When the Brain was sick, I made him this Lamb Stew. It's nice and hearty and full of healthy vegetables. The lamb gets so tender in the tomatoes that it almost falls apart. I suppose if you didn't buy an entire lamb at a county fair or lamb is hard to find, you could probably substitute some pork or beef, but I think the lamb adds a nice quality. This is a nice stick to your ribs kind of stew and it's really pretty easy to throw together.
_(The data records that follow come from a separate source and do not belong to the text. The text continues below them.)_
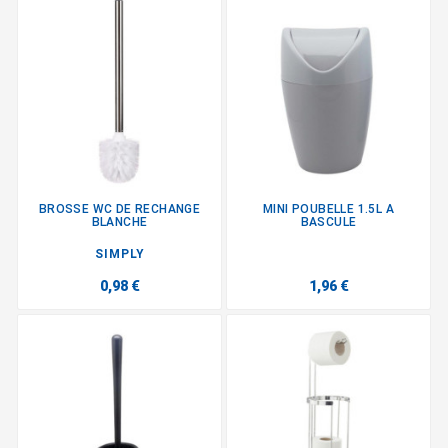
BROSSE WC DE RECHANGE
MINI POUBELLE 1.5L A
BLANCHE
BASCULE
SIMPLY
0,98 €
1,96 €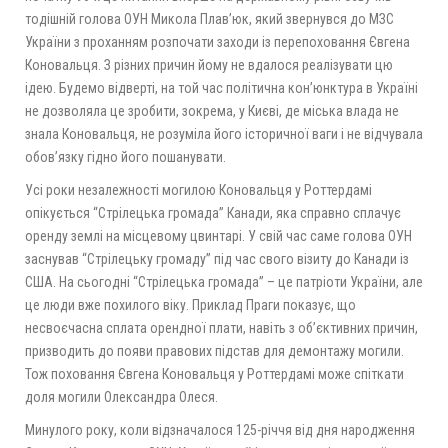
тодішній голова ОУН Микола Плав’юк, який звернувся до МЗС
України з проханням розпочати заходи із перепоховання Євгена
Коновальця. З різних причин йому не вдалося реалізувати цю
ідею. Будемо відверті, на той час політична кон’юнктура в Україні
не дозволяла це зробити, зокрема, у Києві, де міська влада не
знала Коновальця, не розуміла його історичної ваги і не відчувала
обов’язку гідно його пошанувати.
Усі роки незалежності могилою Коновальця у Роттердамі
опікується “Стрілецька громада” Канади, яка справно сплачує
оренду землі на місцевому цвинтарі. У свій час саме голова ОУН
заснував “Стрілецьку громаду” під час свого візиту до Канади із
США. На сьогодні “Стрілецька громада” – це патріоти України, але
це люди вже похилого віку. Приклад Праги показує, що
несвоєчасна сплата орендної плати, навіть з об’єктивних причин,
призводить до появи правових підстав для демонтажу могили.
Тож поховання Євгена Коновальця у Роттердамі може спіткати
доля могили Олександра Олеся.
Минулого року, коли відзначалося 125-річчя від дня народження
Lamb Stew with Spinach and Garbanzo Beans
inspired by Bon Appetit
1 pound lamb stew meat
1 Tbsp olive oil
1 large onion, coarsely chopped
3 carrots, peeled and cut into 1/2 inch pieces
3 cloves garlic, minced
1 (15 ounce) can garbanzo beans (chickpeas), drained and rinsed
1 cup chicken broth
3/4 cup tomato sauce (one small can)
1 can petite diced tomatoes with juice
1 Tbsp lemon juice
1 (10 ounce) package frozen spinach thawed and drained
Sprinkle lamb with salt, and pepper. Heat oil in Dutch oven over medium high heat. Add lamb and saute until brown, about 10 minutes. Add onion and carrots and saute until tender, about 5 minutes. Add minced garlic and saute 1 minute more. Add garbanzo beans, broth, tomatoes, tomato sauce, and lemon juice and bring to a simmer. Reduce heat, cover pot, and simmer gently until lamb is tender, about 1 hour.
Add spinach to stew. Bring back to a boil and cook for 5 minutes or until spinach is warmed through.